Man and friend desert the war having been posted into it by someone of higher authority, Man begins to have doubts, Friend does too, but won't admit it. All lovely.
100 themes, Misfortune number 13, variation 2
"If fortune favours the brave does that mean misfortune favours the cowards?" He swung his arm wide and the pebble flew from his hand, plopping into the lake with a bounce of water. He palmed the other stones in his hand. He'd hand picked these particular rocks, picked them for their smoothness, their shape. These pebbles had been minding their own business, getting on with their pebble ways when He'd come along, ripped them from their home, marched them faraway and began throwing them into the murky waters.

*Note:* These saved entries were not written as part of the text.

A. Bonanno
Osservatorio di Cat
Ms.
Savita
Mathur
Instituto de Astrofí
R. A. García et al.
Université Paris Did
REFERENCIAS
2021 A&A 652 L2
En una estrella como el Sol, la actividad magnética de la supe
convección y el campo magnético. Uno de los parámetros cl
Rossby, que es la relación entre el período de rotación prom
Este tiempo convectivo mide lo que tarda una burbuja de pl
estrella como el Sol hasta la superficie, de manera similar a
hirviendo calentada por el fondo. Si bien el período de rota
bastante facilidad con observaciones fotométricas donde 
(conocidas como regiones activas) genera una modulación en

"What did you say?" His friend asked. The man looked at the pebbles again and picked another, a small flat one with brown colouring. He began to roll it in his fingers.
"Do you think this stone has a wife?" He held it up to his friend, "a family?"

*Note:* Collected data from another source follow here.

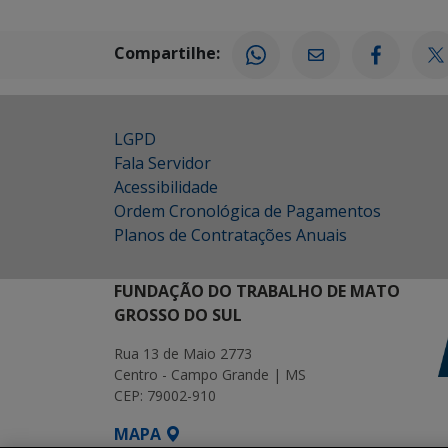
Compartilhe:
LGPD
Fala Servidor
Acessibilidade
Ordem Cronológica de Pagamentos
Planos de Contratações Anuais
FUNDAÇÃO DO TRABALHO DE MATO
GROSSO DO SUL
Rua 13 de Maio 2773
Centro - Campo Grande | MS
CEP: 79002-910
MAPA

"It's a rock, are you feeling okay?" The man made some agreeing mumble. "We're not cowards you know, for leaving." The man looked into his friend's eyes but his friend looked away, shame crept into his face. The man swung his arm again and the brown pebble skimmed the water once before plopping like all the others. The man imagined the pebble drowning; begging and pleading with it's pebble God. He picked another smooth one, lighter in colour this time.
"What about this one? Do you think this stone, if given a chance, would jump from my hand, desert its pebble brothers like a coward and roll to freedom to be with its family?" His friend didn't reply he just fiddled with the straps on his clothing, checking something to avoid eye contact. The man swung hard again and watched the pebble soar and fall. One left, a grey stone, round and flat with speckles. "But then what is it to desert a wife and family? Is that not cowardly?" He rolled the rock a few more times. "Does misfortune favour us for deserting our brothers or for deserting our families when they needed us most?" The man threw the final rock, wanting it to skim the water many times, graceful and defiant to the end but it plopped into the water a few feet away, ungraceful and heavy sounding.